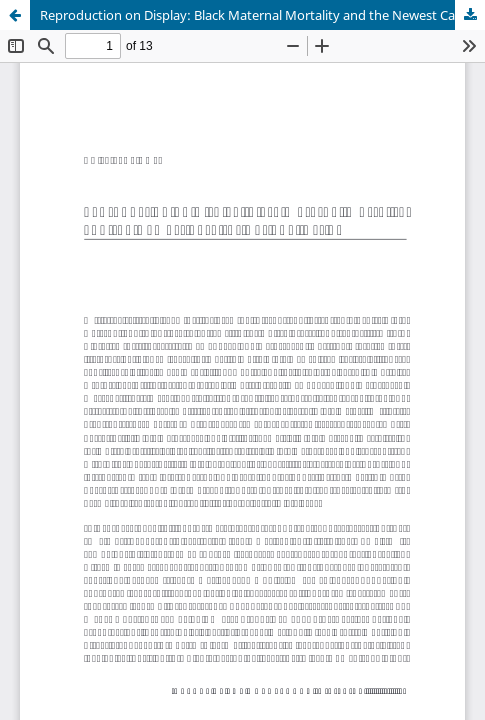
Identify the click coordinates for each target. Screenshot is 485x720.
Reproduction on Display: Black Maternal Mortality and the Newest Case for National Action (262, 15)
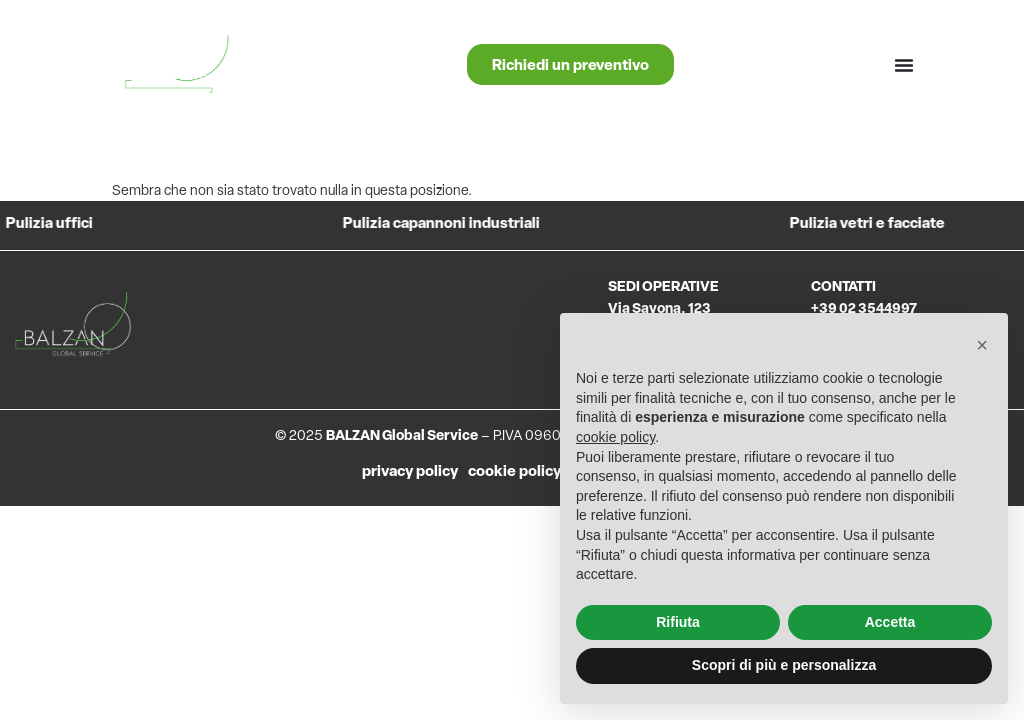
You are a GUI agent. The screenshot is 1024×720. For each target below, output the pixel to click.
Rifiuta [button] (678, 622)
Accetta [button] (890, 622)
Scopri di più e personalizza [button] (784, 665)
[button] (982, 345)
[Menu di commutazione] (904, 65)
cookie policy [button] (615, 437)
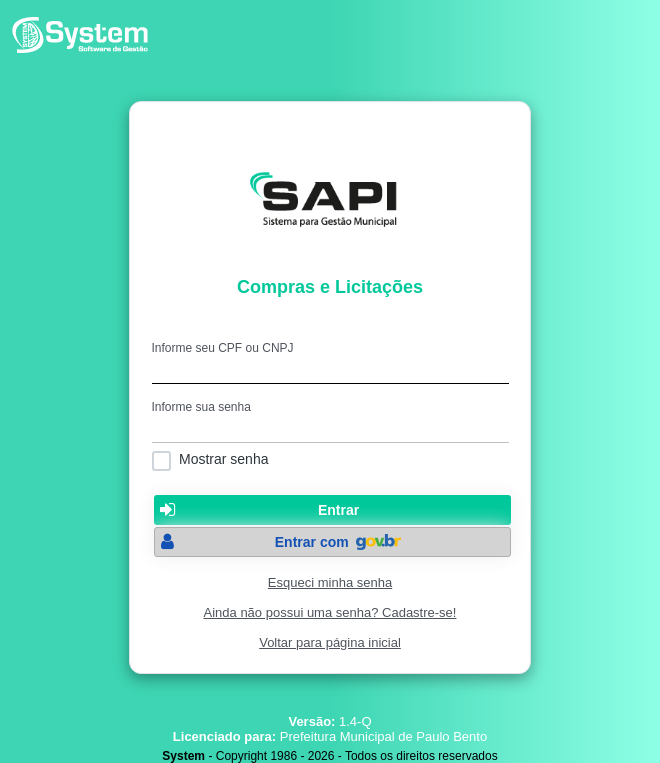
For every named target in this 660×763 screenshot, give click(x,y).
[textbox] (330, 369)
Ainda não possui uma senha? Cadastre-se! (330, 612)
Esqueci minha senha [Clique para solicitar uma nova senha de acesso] (330, 582)
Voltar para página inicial (330, 642)
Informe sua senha (201, 407)
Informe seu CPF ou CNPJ (223, 348)
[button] (332, 510)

# Task goal:
The result should be the full material above, word for word, with its pictures omitted.

# Answer for the task:
Identify the click coordinates for each target. Screenshot is 485x720.
Reproduction on Display: Black Maternal Mortality and the Newest Case for National Action (262, 15)
You are a GUI agent. The screenshot is 1024×720. For each target below, output the pixel to click.
Rifiuta [button] (678, 622)
Accetta [button] (890, 622)
Scopri di più e personalizza [button] (784, 665)
[button] (982, 345)
[Menu di commutazione] (904, 65)
cookie policy [button] (615, 437)
For every named target in this 660×763 screenshot, give click(x,y).
[textbox] (330, 369)
Ainda não possui uma senha? Cadastre-se! (330, 612)
Esqueci minha senha [Clique para solicitar uma nova senha de acesso] (330, 582)
Voltar para página inicial (330, 642)
Informe sua senha (201, 407)
Informe seu CPF ou CNPJ (223, 348)
[button] (332, 510)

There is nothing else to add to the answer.